Work order: Repeat the entries exactly but omit the pictures.

Source material:
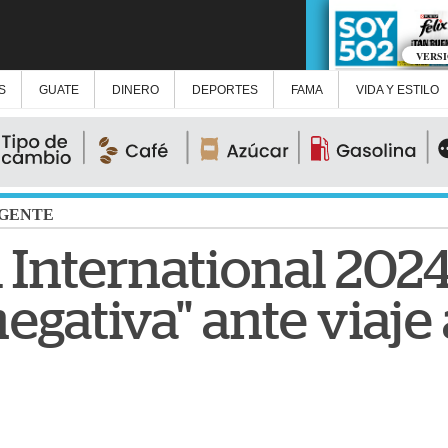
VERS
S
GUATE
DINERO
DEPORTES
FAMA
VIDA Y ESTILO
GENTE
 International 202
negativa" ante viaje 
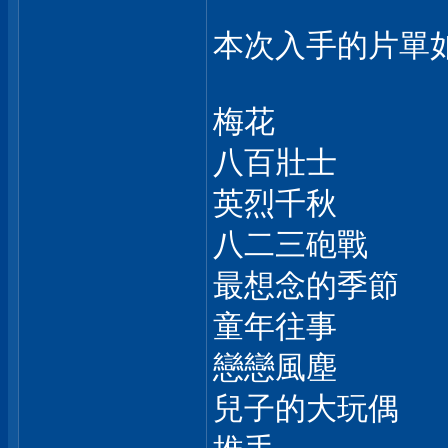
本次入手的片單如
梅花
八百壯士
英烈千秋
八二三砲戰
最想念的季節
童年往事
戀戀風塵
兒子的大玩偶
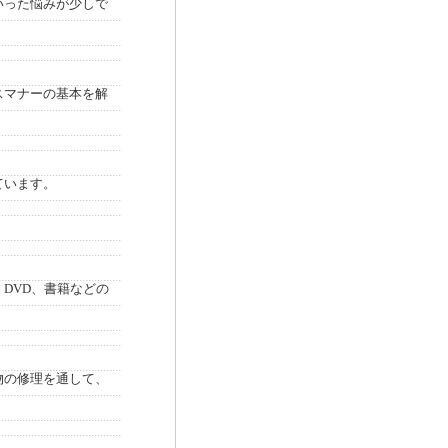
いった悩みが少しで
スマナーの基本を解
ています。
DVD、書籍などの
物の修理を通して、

Answer space:
VERS
S
GUATE
DINERO
DEPORTES
FAMA
VIDA Y ESTILO
GENTE
 International 202
negativa" ante viaje 
本次入手的片單如
梅花
八百壯士
英烈千秋
八二三砲戰
最想念的季節
童年往事
戀戀風塵
兒子的大玩偶
いった悩みが少しで
スマナーの基本を解
ています。
DVD、書籍などの
物の修理を通して、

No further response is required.